- _Work item_
All lines from the one with "инструмент для строителей" onward, through the last line of the records below, are to be retyped word for word.

-------- Information

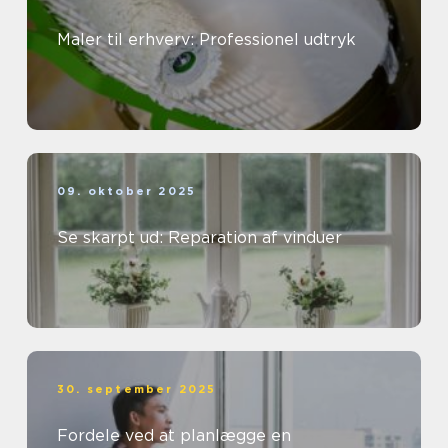
Maler til erhverv: Professionel udtryk
09. oktober 2025
Se skarpt ud: Reparation af vinduer
30. september 2025
Fordele ved at planlægge en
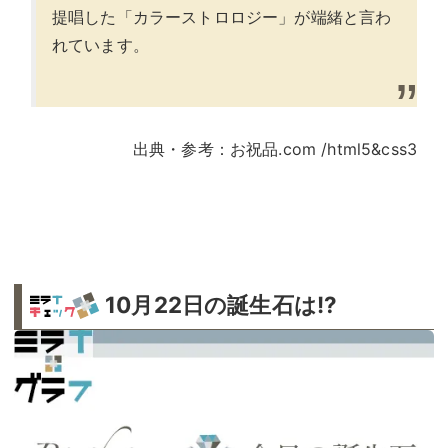
提唱した「カラーストロロジー」が端緒と言わ
れています。
出典・参考：お祝品.com /html5&css3
10月22日の誕生石は!?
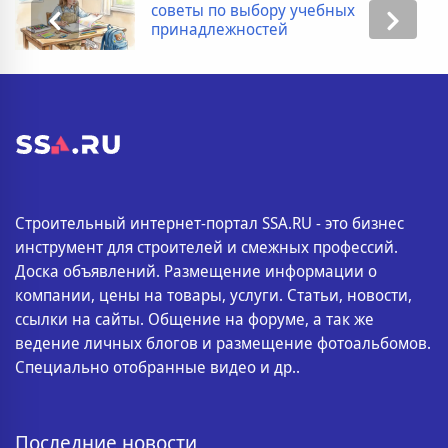
ых
покупке новостройки: полн
список
Строительный интернет-портал SSA.RU - это бизнес
инструмент для строителей и смежных профессий.
Доска объявлений. Размещение информации о
компании, цены на товары, услуги. Статьи, новости,
ссылки на сайты. Общение на форуме, а так же
ведение личных блогов и размещение фотоальбомов.
Специально отобранные видео и др..
Последние новости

----------------

- _Exercise solution_
инструмент для строителей и смежных профессий.
Доска объявлений. Размещение информации о
компании, цены на товары, услуги. Статьи, новости,
ссылки на сайты. Общение на форуме, а так же
ведение личных блогов и размещение фотоальбомов.
Специально отобранные видео и др..
Последние новости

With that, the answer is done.